Even Family Guy has a prescription (FOX Image Collection via Getty Images)

It’s 2am here in Pittsburgh, Pennsylvania, and I’ve just finished writing 7,500 words of corporate marketing copy. I then turn my attention to this piece. But my attention is glitching. So I do something I haven’t done since I took the Pennsylvania bar examination in 2007: I take one of my wife’s bright orange 20 milligram Adderall pills. My jumbled thoughts settle and everything, as the Scientologists might say, goes “clear”.
Neither my wife nor I use Adderall with any regularity. A 60-count “break-in-case-of-emergency” supply might last the Bateman family ‘til death do us part. But the same cannot be said for millions of others who are reliant on the drug: since last August, the world has experienced a shortage of Adderall. This is probably tied to manufacturing and supply chain issues combined with rapidly increasing demand — though nobody knows for sure. It has had a particularly acute effect on the US. A high-income country of 330 million people is bound to have an outsized impact on world affairs. But the numbers related to Adderall beggar belief. America consumes 80% of the drug’s global supply. Back in 2013, there were 18 million Adderall prescriptions in circulation in the United States — a number that exploded to 41.4 million in 2021.
These statistics can be partly explained by another equally astonishing set, relating to the condition for which Adderall is prescribed. According to the US Centers for Disease Control and Prevention, 6.3% of US children aged 5-9 have ADHD, compared to 1.5% of UK children aged between 6-8. Some attribute that to differences in diagnostic principles. The criteria used in the US are considerably more detailed, allowing for diagnosis only if at least five symptoms are present, whereas the globally-accepted standard gives more leeway to the clinician, only stating that symptoms should be “sufficient in number” and cause “significant psychological, social, educational or occupational impairment”.
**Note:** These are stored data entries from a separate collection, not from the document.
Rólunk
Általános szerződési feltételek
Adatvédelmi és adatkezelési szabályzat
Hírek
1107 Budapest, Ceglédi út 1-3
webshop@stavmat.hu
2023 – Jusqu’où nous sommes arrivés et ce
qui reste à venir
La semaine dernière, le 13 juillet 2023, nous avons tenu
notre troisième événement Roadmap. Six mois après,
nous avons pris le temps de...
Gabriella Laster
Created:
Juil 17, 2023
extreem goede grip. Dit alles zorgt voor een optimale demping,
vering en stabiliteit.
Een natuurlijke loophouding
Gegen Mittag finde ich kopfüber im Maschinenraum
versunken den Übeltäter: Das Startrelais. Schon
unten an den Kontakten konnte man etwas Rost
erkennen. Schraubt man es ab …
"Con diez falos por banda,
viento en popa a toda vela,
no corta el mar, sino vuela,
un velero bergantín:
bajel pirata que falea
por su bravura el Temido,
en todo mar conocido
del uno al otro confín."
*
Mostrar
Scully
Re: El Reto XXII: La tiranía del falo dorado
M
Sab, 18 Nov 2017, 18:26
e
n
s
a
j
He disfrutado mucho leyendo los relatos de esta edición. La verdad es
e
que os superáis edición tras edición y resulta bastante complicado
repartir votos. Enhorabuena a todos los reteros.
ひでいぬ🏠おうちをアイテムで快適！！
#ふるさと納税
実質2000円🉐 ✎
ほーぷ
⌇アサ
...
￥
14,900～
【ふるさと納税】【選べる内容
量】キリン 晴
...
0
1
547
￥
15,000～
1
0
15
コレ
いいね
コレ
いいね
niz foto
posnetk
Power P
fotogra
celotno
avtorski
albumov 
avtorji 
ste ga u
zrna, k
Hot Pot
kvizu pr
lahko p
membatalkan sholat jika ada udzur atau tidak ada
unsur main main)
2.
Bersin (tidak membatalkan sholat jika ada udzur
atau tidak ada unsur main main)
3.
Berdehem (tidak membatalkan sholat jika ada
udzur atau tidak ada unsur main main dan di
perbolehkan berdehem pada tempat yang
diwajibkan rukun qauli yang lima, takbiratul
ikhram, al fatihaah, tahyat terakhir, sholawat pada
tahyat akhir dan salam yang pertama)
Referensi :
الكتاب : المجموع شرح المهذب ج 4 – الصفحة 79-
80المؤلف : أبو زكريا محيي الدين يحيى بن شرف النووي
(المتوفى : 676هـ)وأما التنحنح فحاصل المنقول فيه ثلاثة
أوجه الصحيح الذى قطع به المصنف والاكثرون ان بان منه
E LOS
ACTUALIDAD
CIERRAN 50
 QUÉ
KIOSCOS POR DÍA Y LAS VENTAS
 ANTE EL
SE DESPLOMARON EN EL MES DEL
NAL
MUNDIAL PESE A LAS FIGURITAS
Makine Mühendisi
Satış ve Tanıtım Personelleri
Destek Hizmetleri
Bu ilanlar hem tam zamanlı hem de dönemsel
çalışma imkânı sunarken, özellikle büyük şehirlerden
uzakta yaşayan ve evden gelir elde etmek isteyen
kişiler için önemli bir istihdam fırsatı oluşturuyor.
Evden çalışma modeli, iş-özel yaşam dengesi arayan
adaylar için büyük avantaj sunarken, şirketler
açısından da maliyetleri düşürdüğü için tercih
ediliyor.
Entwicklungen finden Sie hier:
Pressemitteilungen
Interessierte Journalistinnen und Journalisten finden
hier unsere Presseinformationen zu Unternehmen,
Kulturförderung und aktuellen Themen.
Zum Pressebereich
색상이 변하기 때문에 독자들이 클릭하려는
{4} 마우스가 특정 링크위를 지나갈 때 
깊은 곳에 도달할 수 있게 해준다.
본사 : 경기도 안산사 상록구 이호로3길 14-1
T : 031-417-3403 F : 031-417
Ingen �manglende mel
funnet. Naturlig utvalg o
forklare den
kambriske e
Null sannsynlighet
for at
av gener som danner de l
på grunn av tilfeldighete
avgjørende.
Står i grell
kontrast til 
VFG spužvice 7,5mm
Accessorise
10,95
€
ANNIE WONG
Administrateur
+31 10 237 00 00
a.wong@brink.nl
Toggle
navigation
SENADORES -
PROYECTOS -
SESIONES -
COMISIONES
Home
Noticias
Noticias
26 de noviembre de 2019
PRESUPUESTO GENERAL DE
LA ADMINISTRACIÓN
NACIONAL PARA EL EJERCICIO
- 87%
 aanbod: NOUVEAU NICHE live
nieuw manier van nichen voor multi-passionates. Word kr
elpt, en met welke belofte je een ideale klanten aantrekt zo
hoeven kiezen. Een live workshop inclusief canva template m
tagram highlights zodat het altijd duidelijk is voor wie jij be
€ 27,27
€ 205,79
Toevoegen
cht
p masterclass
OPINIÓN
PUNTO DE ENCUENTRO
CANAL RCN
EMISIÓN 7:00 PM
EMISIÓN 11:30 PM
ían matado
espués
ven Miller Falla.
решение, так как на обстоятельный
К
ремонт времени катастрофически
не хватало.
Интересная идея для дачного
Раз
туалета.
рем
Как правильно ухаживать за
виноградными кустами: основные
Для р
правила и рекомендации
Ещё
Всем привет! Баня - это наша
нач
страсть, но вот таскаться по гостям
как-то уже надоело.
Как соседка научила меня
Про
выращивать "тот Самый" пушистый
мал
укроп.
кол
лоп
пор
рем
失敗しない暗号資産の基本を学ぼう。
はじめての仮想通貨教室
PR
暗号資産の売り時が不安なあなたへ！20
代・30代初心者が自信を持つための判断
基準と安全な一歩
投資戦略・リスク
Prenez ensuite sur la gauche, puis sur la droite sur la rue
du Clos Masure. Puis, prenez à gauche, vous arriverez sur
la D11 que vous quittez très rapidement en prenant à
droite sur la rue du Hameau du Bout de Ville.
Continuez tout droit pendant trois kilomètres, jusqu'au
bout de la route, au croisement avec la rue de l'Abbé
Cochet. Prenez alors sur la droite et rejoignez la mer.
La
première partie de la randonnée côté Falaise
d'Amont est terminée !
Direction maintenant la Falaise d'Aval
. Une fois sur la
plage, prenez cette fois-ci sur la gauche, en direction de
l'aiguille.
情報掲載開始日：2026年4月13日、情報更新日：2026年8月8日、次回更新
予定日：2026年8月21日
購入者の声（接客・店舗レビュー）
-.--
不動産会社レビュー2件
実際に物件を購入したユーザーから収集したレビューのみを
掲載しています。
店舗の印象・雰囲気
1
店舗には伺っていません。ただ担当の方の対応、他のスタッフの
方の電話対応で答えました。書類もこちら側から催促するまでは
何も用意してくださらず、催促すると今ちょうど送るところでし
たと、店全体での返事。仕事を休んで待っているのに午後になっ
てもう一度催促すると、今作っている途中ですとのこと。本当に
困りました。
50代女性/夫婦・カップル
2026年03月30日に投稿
When I asked one therapist why this leads to a much higher number of ADHD diagnoses in the US — rather than the opposite — she pointed to the laws governing education. Here, the Individuals with Disabilities Education Act mandates that schools provide special education services and accommodations to students with ADHD, while in the UK, there’s no specific legislation for ADHD, and schools have more flexibility to support students with diverse learning needs without a formal diagnosis. American doctors know that parents and students need this diagnosis for paperwork purposes, so they, to borrow a line from Jean-Luc Picard, “make it so”.
In other words, an ADHD diagnosis opens a lot of doors in the US. If you know what to say, it’s not hard to get Adderall. And there are plenty of reasons to want Adderall. It significantly improves cognitive function, increases wakefulness, and enhances mood — temporarily turning poor learners into decent ones, and good ones into rock stars. Longer-lasting than other ADHD drugs like Ritalin, Adderall offers that intense “clear” feeling I mentioned, resulting in higher levels of focus, attention, and motivation.
These stimulants can improve, among other things, performance on various standardised tests that (at least for now) still have an outsized impact on admission to the most prestigious academic programmes. Unsurprisingly, there’s plenty of evidence that rich parents and their kids are working with willing doctors to secure easy access to Adderall, and other so-called “smart drugs”. A 2016 study found that 10.7% of high school students who had used Adderall in the past year had obtained it from a doctor. Meanwhile, 13.2% had obtained it from a friend or family member, indicating that these drugs circulate widely in certain academic and social circles — a fact many of us may know all too well.